● **What this task involves**
Scan the lines below; pull out those with "スマレジ".

Data extracted from a collection:

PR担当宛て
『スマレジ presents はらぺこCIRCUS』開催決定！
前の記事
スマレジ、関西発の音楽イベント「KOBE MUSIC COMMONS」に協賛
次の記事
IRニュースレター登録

● **Task answer**
『スマレジ presents はらぺこCIRCUS』開催決定！
スマレジ、関西発の音楽イベント「KOBE MUSIC COMMONS」に協賛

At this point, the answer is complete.